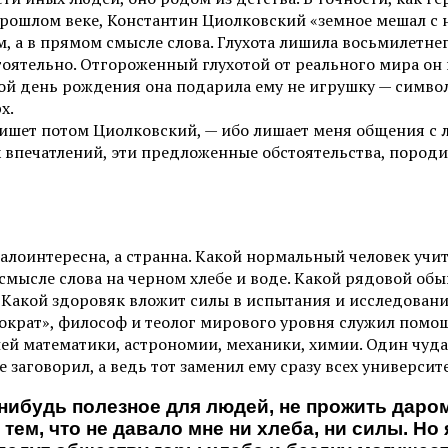
прошлом веке, Константин Циолковский «земное мешал с
ом, а в прямом смысле слова. Глухота лишила восьмилетн
тоятельно. Отгороженный глухотой от реального мира он
ой день рождения она подарила ему не игрушку — симво
х.
пишет потом Циолковский, — ибо лишает меня общения с
впечатлений, эти предложенные обстоятельства, породил
алоинтересна, а странна. Какой нормальный человек учи
 смысле слова на черном хлебе и воде. Какой рядовой об
Какой здоровяк вложит силы в испытания и исследования?
ократ», философ и теолог мирового уровня служил помо
ей математики, астрономии, механики, химии. Один чуда
е заговорил, а ведь тот заменил ему сразу всех универси
нибудь полезное для людей, не прожить даром
тем, что не давало мне ни хлеба, ни силы. Но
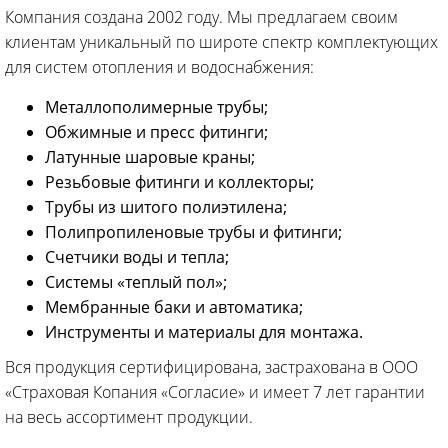
Компания создана 2002 году. Мы предлагаем своим
клиентам уникальный по широте спектр комплектующих
для систем отопления и водоснабжения:
Металлополимерные трубы;
Обжимные и пресс фитинги;
Латунные шаровые краны;
Резьбовые фитинги и коллекторы;
Трубы из шитого полиэтилена;
Полипропиленовые трубы и фитинги;
Счетчики воды и тепла;
Системы «теплый пол»;
Мембранные баки и автоматика;
Инструменты и материалы для монтажа.
Вся продукция сертифицирована, застрахована в ООО
«Страховая Копания «Согласие» и имеет 7 лет гарантии
на весь ассортимент продукции.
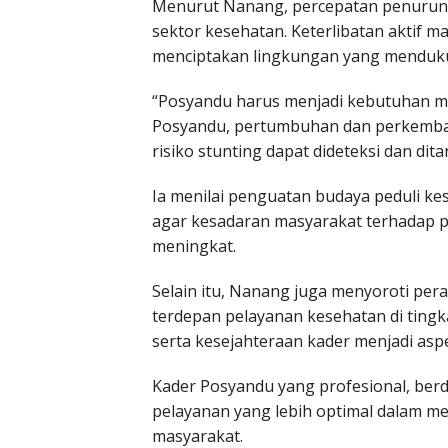
Menurut Nanang, percepatan penuruna
sektor kesehatan. Keterlibatan aktif m
menciptakan lingkungan yang menduk
“Posyandu harus menjadi kebutuhan ma
Posyandu, pertumbuhan dan perkemban
risiko stunting dapat dideteksi dan ditan
Ia menilai penguatan budaya peduli ke
agar kesadaran masyarakat terhadap p
meningkat.
Selain itu, Nanang juga menyoroti per
terdepan pelayanan kesehatan di tingk
serta kesejahteraan kader menjadi aspe
Kader Posyandu yang profesional, ber
pelayanan yang lebih optimal dalam m
masyarakat.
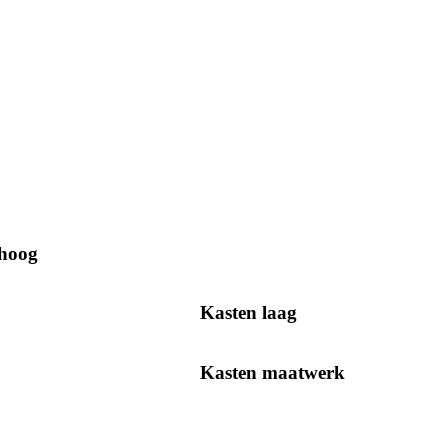
 hoog
Kasten laag
Kasten maatwerk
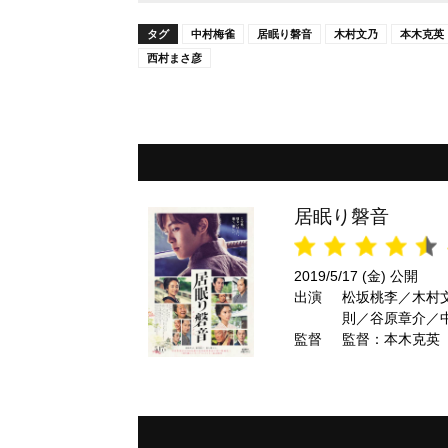
タグ
中村梅雀
居眠り磐音
木村文乃
本木克英
西村まさ彦
居眠り磐音
2019/5/17 (金) 公開
出演
松坂桃李／木村
則／谷原章介／中
監督
監督：本木克英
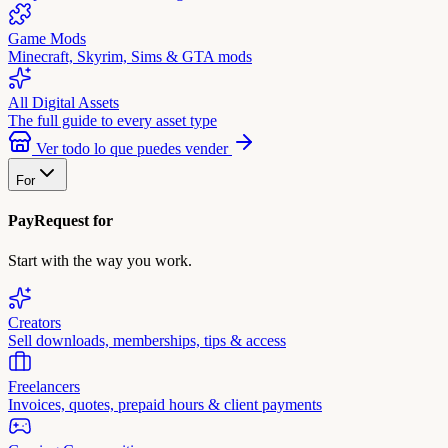
Game Mods
Minecraft, Skyrim, Sims & GTA mods
All Digital Assets
The full guide to every asset type
Ver todo lo que puedes vender
For
PayRequest for
Start with the way you work.
Creators
Sell downloads, memberships, tips & access
Freelancers
Invoices, quotes, prepaid hours & client payments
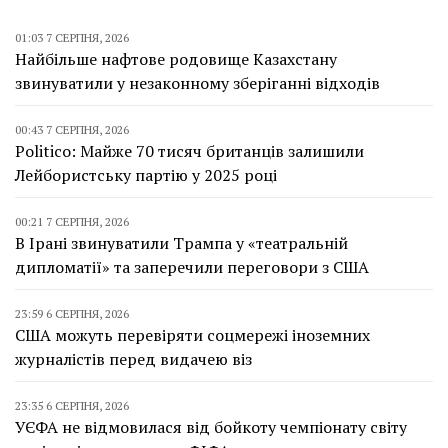
01:03 7 СЕРПНЯ, 2026
Найбільше нафтове родовище Казахстану
звинуватили у незаконному зберіганні відходів
00:43 7 СЕРПНЯ, 2026
Politico: Майже 70 тисяч британців залишили
Лейбористську партію у 2025 році
00:21 7 СЕРПНЯ, 2026
В Ірані звинуватили Трампа у «театральній
дипломатії» та заперечили переговори з США
23:59 6 СЕРПНЯ, 2026
США можуть перевіряти соцмережі іноземних
журналістів перед видачею віз
23:35 6 СЕРПНЯ, 2026
УЄФА не відмовилася від бойкоту чемпіонату світу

====================

### How to complete this task
Look above for the line with "для систем отопления"; quote it and every line after it, stopping after the line with "menciptakan lingkungan yang menduk", exactly, with nothing added and without pictures.

### Exercise solution
для систем отопления и водоснабжения:
Металлополимерные трубы;
Обжимные и пресс фитинги;
Латунные шаровые краны;
Резьбовые фитинги и коллекторы;
Трубы из шитого полиэтилена;
Полипропиленовые трубы и фитинги;
Счетчики воды и тепла;
Системы «теплый пол»;
Мембранные баки и автоматика;
Инструменты и материалы для монтажа.
Вся продукция сертифицирована, застрахована в ООО
«Страховая Копания «Согласие» и имеет 7 лет гарантии
на весь ассортимент продукции.
Menurut Nanang, percepatan penuruna
sektor kesehatan. Keterlibatan aktif m
menciptakan lingkungan yang menduk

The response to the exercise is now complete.